OpenAI and Anthropic have built AI Swiss Army Knives, but the future may be smaller built-for-purpose tools

To cater to the broadest possible market, OpenAI and Anthropic build ever-larger models capable of making a brute-force attempt to tackle almost any task.

These models are the Swiss Army Knives of the AI world. When used with sufficient force, they can do almost any job … but nobody needs a frontier class model to summarize emails, draft replies, or summarize meeting notes.

It's cheaper and easier to train a small domain-specific model that can run dozens of instances of on a single accelerator. Plus, building your own means you don’t have to worry about your apps rambling about goblins when OpenAI replaces an aging but still beloved model with a new one — or Uncle Sam decides your model of choice is a bit too dangerous for general consumption.

Microsoft appears to be embracing the belief that bigger isn't always better, and has quietly built small army of domain-specific models. Detailed at its Build developer conference in June, Microsoft’s MAI family covers a broad range of use cases from general purpose reasoning and coding to image generation, editing, and voice models.

According to a recent Bloomberg report, these models are now slowly but surely replacing OpenAI's models as the power behind the AI features in Microsoft products.

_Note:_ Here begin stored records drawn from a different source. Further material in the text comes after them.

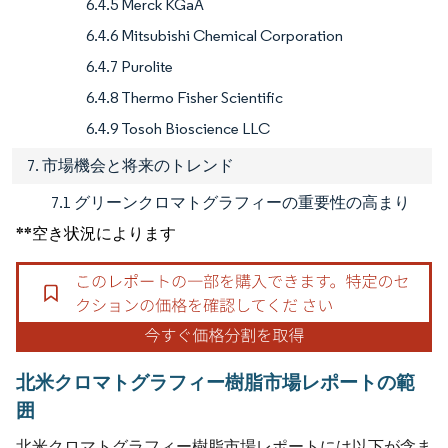
6.4.5 Merck KGaA
6.4.6 Mitsubishi Chemical Corporation
6.4.7 Purolite
6.4.8 Thermo Fisher Scientific
6.4.9 Tosoh Bioscience LLC
7. 市場機会と将来のトレンド
7.1 グリーンクロマトグラフィーの重要性の高まり
**空き状況によります
北米クロマトグラフィー樹脂市場レポートの範
囲
北米クロマトグラフィー樹脂市場レポートには以下が含ま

When Microsoft was trying shoehorn generative AI into every facet of our digital lives, a Swiss Army Knife like GPT-5 was useful. But now the software giant knows how its customers are actually going to use AI, it can replace a frontier model with more precise tools that do the same job as quickly and cheaply as possible.

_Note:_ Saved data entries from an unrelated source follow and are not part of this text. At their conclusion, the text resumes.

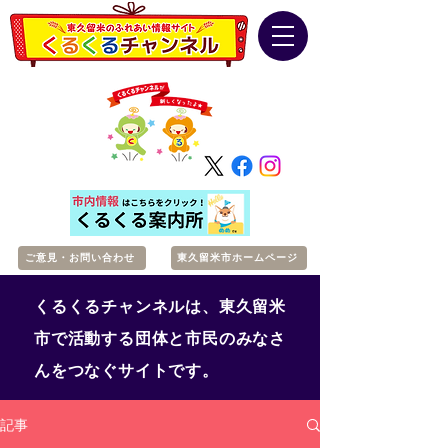
ご意見・お問い合わせ
東久留米市ホームページ
くるくるチャンネルは、東久留米
市で活動する団体と市民のみなさ
んをつなぐサイトです。
記事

Cheap is the key word here, because while AI has proven itself useful in certain areas, bean-and-token-counters aren't yet sure if it's possible to sell AI at a profit. For hyperscalers like Microsoft, that means smaller models may be necessary.

Redmond describes MAI-Thinking-1 as a “medium-sized model that stands among the strongest models in its weight class” and says it "matches leading models on key software engineering benchmarks, demonstrates advanced mathematical reasoning capabilities, and is preferred to Sonnet 4.6 in our blind human side-by-side evaluations.”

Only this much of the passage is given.